• _DIRECTIONS_: The result should be every line of the listing that holds the word "value".

********************

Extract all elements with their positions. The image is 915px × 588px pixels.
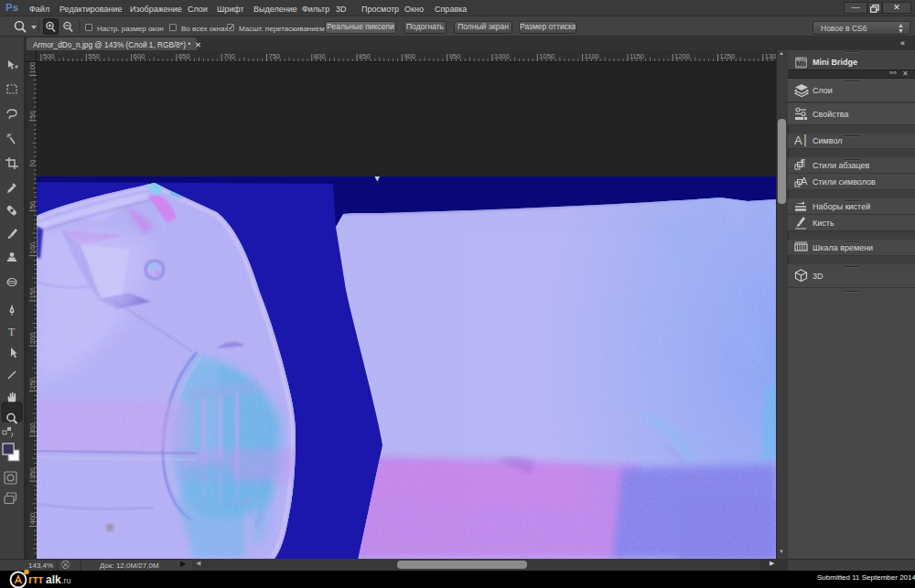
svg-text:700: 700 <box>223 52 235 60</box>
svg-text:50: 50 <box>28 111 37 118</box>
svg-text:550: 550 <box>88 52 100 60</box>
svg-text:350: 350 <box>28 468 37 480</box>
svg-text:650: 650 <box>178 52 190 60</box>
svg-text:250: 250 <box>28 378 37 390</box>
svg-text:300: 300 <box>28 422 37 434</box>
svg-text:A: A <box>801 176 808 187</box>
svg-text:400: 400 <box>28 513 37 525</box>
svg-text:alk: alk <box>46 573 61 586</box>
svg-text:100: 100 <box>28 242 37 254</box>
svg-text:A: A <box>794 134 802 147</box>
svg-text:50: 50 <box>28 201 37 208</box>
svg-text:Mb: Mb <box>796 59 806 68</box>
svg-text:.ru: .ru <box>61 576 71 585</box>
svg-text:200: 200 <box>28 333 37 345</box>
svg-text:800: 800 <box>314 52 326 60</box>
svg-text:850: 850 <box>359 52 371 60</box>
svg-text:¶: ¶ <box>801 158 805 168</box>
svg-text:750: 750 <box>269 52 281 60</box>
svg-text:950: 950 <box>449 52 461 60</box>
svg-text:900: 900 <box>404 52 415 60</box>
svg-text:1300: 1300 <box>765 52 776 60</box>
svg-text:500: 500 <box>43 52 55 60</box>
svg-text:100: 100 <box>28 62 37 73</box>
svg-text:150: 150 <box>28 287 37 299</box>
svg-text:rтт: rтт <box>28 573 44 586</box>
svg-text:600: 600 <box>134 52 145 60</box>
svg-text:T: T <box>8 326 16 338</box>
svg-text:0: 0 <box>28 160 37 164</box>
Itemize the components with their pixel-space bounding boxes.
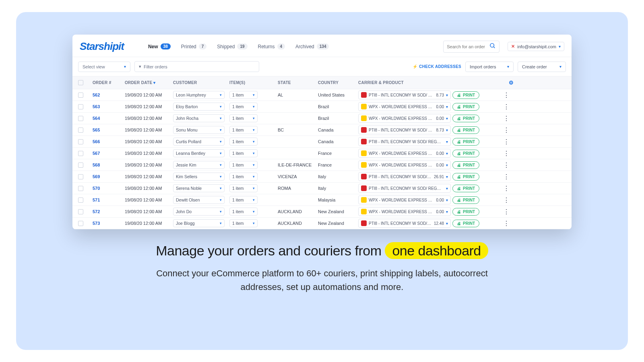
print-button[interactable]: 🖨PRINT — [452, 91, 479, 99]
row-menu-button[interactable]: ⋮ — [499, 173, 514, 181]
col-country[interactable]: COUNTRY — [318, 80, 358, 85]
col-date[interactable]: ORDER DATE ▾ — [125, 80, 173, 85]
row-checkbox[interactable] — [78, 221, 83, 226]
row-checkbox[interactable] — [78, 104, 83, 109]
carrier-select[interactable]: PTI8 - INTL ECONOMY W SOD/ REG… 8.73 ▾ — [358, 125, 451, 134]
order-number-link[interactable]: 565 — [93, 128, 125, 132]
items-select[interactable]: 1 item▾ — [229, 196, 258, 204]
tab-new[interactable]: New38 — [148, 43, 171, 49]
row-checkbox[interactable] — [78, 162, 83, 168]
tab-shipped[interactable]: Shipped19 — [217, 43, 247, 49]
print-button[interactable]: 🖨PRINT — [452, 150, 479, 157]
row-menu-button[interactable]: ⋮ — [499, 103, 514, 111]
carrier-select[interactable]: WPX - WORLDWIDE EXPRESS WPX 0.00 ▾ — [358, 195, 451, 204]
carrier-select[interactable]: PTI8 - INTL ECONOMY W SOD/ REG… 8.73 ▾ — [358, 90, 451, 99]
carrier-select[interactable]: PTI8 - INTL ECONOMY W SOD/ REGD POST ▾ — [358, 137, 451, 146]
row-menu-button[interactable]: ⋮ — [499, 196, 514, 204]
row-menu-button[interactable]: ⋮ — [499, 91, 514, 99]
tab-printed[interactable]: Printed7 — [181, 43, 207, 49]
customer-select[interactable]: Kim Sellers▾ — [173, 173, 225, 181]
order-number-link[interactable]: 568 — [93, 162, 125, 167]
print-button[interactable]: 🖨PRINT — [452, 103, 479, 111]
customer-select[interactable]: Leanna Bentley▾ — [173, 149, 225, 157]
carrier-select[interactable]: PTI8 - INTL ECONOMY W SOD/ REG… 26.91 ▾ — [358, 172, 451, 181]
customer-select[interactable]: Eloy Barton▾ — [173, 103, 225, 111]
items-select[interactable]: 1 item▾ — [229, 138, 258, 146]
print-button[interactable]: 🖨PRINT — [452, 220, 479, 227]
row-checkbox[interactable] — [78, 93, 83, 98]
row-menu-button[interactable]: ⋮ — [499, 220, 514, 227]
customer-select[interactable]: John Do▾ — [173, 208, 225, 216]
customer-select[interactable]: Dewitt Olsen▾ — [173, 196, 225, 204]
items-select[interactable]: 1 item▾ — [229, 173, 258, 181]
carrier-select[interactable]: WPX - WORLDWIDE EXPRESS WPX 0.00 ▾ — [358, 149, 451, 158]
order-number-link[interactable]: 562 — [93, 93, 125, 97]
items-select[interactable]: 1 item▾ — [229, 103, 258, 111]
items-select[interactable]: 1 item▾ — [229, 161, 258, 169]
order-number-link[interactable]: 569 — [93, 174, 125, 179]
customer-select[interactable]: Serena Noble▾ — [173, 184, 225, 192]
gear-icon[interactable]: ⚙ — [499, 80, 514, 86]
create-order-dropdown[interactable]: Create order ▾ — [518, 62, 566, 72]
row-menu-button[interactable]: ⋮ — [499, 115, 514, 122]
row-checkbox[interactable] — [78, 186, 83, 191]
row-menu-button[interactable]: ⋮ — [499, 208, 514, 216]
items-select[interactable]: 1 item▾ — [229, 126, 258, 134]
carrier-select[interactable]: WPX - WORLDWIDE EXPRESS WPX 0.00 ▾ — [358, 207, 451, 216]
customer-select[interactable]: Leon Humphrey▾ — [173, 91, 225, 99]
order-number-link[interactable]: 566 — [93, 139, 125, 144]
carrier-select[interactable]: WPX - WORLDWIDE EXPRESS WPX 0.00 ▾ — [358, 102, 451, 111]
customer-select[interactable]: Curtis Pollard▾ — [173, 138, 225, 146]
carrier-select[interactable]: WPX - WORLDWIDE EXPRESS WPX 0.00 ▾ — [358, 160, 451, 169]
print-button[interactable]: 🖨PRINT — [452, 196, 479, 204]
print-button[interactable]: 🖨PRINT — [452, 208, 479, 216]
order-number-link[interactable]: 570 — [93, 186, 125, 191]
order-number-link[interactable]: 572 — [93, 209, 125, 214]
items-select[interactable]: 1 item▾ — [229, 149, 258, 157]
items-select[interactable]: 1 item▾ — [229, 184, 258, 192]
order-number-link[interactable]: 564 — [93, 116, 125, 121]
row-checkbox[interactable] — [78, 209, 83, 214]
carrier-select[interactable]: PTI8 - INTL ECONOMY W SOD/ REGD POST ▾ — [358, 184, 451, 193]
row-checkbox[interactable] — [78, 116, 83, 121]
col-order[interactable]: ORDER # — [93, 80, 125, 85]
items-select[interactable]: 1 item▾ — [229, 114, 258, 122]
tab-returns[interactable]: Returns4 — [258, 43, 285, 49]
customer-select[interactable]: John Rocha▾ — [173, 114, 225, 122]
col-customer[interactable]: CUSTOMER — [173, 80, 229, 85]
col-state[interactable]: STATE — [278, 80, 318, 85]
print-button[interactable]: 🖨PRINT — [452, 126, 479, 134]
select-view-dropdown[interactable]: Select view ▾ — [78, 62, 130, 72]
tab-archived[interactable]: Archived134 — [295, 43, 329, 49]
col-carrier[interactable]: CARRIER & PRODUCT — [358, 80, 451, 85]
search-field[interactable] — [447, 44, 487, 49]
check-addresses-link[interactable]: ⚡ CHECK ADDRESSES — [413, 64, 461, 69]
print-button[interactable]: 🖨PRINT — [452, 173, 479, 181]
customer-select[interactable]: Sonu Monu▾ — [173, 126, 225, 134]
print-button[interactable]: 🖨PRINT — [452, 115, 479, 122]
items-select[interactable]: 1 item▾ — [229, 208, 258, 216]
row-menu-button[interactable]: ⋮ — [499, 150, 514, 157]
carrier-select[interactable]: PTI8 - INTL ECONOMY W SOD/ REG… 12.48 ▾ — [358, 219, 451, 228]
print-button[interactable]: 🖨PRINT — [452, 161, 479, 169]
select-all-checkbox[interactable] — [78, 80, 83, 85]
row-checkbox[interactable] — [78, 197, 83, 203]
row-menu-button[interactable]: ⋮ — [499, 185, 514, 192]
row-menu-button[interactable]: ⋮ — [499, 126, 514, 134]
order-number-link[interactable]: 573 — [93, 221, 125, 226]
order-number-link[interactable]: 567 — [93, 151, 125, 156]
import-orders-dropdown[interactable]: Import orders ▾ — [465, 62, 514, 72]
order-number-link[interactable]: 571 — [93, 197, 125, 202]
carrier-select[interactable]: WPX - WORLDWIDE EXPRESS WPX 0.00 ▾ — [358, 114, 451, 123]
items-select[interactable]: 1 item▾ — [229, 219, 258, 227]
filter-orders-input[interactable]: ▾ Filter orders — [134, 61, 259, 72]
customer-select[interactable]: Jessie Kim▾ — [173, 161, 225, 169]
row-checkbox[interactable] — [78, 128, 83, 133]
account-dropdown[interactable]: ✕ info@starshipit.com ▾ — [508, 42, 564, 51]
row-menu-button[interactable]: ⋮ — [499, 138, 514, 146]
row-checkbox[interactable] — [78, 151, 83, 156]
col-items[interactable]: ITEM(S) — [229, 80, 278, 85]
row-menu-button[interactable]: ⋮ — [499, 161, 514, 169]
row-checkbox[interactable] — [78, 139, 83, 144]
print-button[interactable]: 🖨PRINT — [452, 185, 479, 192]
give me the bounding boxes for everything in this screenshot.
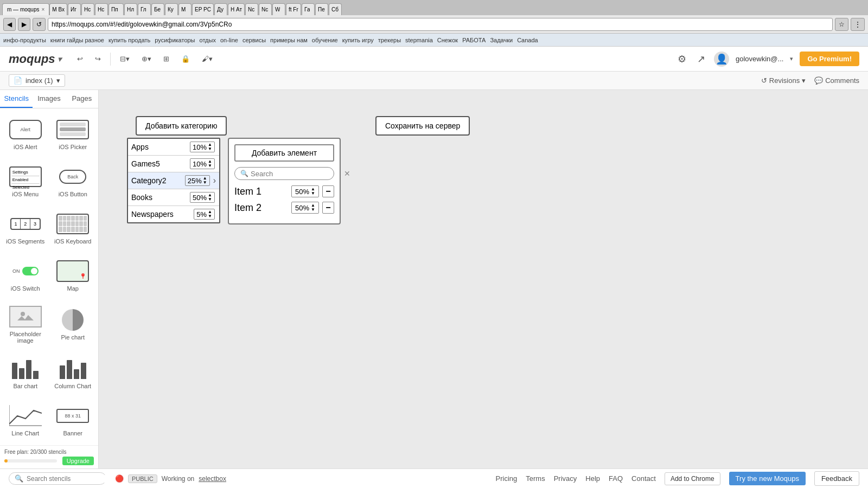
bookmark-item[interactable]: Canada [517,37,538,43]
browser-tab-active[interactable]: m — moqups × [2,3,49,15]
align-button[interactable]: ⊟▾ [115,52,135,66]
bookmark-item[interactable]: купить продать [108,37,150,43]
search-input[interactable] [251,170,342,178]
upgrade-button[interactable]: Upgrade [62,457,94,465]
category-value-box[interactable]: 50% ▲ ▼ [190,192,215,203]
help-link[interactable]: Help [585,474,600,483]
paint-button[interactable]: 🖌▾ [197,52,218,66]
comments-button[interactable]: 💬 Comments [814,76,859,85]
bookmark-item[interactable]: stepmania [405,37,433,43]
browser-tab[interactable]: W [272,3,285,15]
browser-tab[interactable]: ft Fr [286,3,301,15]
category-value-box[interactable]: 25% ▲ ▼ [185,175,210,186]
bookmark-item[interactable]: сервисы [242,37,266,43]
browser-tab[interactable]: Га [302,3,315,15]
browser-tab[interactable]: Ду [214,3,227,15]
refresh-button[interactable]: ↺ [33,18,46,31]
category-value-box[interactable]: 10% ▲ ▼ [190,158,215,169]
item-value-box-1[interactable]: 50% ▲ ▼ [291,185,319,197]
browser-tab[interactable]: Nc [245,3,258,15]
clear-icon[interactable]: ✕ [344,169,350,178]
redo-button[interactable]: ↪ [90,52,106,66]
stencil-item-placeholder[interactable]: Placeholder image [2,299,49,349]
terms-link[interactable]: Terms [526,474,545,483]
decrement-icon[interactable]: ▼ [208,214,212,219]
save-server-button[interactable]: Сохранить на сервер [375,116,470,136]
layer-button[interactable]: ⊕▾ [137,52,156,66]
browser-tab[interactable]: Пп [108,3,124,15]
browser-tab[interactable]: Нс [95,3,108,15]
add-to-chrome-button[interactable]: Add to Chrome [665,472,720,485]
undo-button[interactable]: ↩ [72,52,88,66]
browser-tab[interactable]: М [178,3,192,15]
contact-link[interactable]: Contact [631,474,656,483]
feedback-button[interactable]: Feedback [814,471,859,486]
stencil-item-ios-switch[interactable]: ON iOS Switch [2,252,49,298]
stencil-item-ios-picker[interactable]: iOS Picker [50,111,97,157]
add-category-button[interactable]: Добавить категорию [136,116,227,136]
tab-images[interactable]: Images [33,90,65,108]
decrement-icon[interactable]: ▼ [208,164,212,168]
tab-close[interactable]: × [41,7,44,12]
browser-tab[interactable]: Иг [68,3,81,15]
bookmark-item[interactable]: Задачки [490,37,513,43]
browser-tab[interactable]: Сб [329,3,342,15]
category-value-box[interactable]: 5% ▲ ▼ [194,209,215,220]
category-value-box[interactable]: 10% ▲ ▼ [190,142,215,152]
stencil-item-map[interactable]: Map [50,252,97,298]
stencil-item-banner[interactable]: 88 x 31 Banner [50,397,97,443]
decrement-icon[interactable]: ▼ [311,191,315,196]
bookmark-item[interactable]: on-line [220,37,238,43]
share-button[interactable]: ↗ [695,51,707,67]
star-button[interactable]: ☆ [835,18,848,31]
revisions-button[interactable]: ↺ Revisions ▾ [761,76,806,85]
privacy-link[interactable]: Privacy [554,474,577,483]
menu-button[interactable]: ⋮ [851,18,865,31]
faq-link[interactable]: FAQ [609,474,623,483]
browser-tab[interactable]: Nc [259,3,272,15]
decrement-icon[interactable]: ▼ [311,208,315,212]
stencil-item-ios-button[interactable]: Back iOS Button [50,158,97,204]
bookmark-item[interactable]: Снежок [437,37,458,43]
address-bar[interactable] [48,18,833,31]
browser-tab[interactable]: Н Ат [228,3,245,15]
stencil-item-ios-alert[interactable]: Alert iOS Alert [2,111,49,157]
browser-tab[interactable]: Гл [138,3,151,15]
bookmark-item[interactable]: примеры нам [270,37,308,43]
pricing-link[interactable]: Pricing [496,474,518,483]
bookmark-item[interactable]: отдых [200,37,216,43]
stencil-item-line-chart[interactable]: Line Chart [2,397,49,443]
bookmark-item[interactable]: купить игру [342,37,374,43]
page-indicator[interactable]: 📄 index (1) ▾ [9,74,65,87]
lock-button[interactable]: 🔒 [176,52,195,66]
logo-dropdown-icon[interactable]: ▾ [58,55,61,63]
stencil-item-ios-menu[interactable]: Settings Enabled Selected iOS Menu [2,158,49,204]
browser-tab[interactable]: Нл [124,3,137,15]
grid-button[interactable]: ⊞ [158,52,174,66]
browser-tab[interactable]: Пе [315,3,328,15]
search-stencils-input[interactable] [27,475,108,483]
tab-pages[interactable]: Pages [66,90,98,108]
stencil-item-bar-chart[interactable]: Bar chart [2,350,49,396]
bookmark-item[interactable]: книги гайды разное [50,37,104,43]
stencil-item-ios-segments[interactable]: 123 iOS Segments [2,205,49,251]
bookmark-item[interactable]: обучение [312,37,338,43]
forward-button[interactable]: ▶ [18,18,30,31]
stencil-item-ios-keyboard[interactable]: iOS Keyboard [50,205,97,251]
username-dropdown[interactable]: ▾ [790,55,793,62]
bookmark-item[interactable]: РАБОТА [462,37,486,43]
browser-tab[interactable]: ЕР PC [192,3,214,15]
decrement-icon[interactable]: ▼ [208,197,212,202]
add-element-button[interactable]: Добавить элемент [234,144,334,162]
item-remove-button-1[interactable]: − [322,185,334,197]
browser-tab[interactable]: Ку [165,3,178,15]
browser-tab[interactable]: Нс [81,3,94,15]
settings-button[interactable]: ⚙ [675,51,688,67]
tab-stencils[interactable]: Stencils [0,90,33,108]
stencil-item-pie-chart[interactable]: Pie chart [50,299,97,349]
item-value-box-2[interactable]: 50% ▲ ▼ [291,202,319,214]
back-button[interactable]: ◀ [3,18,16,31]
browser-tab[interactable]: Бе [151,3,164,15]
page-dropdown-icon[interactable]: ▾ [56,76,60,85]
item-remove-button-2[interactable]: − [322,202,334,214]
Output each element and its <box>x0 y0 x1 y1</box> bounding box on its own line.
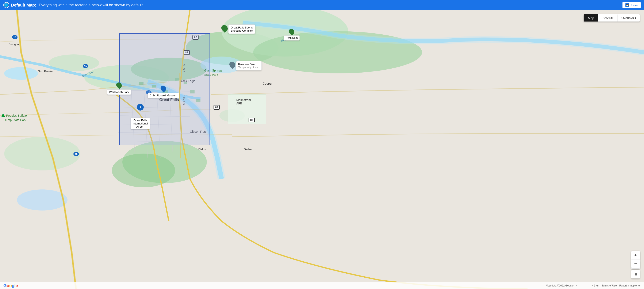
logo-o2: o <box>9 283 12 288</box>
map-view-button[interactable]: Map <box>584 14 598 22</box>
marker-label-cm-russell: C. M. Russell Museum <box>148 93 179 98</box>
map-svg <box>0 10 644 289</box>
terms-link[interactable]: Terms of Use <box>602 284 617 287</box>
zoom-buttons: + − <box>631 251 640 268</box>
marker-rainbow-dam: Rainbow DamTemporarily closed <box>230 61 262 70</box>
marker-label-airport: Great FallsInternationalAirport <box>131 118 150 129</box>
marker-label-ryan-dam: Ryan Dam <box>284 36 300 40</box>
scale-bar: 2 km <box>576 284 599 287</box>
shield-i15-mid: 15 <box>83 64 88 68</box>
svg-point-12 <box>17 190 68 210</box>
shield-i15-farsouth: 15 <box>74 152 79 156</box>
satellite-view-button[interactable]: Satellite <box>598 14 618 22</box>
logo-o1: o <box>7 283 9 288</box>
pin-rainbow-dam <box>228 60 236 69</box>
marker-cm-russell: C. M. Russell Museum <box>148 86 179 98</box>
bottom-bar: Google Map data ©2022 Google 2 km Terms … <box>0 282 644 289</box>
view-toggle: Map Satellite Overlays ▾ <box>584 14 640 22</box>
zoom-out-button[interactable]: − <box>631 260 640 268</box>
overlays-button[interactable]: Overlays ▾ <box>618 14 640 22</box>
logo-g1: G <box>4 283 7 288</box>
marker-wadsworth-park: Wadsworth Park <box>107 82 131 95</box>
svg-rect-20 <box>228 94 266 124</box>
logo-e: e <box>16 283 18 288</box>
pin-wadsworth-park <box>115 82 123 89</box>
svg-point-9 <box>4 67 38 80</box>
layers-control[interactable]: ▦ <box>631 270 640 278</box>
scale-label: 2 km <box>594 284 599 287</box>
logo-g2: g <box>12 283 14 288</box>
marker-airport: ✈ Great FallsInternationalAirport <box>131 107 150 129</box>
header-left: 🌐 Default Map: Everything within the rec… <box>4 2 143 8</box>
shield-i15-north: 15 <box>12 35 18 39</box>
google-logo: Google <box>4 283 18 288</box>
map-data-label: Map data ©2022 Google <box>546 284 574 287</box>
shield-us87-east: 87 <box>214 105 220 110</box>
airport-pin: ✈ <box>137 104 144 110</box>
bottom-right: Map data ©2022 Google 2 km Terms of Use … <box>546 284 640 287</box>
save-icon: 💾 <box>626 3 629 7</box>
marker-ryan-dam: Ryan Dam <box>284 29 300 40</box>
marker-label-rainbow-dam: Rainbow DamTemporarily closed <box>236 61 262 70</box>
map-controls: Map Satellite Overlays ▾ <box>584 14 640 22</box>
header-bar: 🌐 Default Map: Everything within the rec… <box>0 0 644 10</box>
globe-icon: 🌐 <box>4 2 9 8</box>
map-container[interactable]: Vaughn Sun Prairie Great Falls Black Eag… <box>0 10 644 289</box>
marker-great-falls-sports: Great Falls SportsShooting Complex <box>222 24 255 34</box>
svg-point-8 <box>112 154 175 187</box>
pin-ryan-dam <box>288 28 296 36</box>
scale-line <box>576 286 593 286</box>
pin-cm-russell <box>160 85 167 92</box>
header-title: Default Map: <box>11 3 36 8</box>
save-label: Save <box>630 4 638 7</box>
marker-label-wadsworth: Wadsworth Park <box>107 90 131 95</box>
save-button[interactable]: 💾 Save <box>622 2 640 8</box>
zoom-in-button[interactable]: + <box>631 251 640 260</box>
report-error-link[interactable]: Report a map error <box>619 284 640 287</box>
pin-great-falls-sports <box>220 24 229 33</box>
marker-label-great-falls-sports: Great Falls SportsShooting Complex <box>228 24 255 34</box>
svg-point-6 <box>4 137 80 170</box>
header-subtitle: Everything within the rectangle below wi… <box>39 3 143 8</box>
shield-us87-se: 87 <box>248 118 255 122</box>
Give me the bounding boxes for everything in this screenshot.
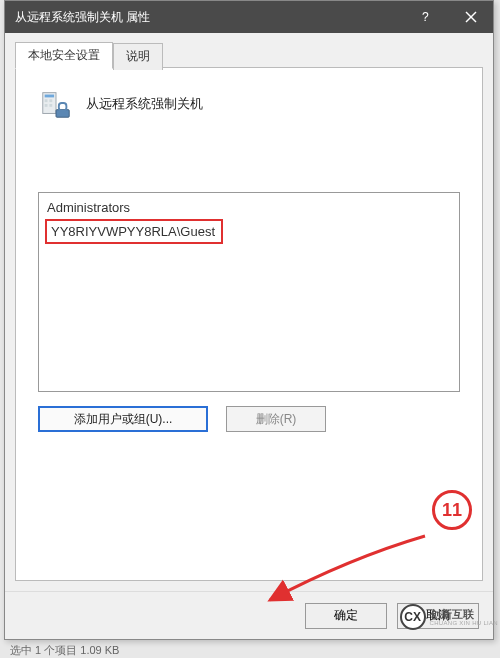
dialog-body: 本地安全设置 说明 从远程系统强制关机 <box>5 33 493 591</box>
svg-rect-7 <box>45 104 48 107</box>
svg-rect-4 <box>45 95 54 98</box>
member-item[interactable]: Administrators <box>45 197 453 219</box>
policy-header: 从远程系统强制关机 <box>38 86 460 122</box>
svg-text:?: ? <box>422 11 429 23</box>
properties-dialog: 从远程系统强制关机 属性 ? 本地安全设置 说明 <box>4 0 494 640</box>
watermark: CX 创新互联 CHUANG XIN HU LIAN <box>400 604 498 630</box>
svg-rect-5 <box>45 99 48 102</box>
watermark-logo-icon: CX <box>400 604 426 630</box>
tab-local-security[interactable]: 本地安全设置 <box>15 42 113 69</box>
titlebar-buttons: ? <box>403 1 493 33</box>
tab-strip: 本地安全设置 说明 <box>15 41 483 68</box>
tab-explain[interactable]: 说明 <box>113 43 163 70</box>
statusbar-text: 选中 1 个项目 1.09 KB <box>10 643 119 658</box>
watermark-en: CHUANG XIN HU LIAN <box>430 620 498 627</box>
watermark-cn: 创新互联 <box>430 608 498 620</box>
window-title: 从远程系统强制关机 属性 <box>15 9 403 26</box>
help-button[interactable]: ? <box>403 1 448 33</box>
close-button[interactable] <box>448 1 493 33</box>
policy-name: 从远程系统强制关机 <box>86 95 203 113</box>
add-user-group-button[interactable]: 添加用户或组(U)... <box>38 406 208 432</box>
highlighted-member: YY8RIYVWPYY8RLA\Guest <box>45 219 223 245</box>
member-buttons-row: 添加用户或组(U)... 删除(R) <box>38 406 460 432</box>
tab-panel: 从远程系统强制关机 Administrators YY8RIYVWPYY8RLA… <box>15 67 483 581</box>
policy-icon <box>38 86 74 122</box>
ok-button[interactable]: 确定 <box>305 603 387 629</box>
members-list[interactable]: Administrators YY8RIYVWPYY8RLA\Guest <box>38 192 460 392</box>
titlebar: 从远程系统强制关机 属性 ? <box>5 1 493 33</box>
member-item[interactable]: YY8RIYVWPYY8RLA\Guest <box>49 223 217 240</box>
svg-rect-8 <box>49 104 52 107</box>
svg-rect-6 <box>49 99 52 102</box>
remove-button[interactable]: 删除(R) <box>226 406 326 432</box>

********************

• _YOUR SOLUTION_:
category-value-box[interactable]: 50% ▲ ▼ [190,192,215,203]
category-value-box[interactable]: 25% ▲ ▼ [185,175,210,186]
category-value-box[interactable]: 10% ▲ ▼ [190,158,215,169]
item-value-box-1[interactable]: 50% ▲ ▼ [291,185,319,197]
category-value-box[interactable]: 5% ▲ ▼ [194,209,215,220]
category-value-box[interactable]: 10% ▲ ▼ [190,142,215,152]
item-value-box-2[interactable]: 50% ▲ ▼ [291,202,319,214]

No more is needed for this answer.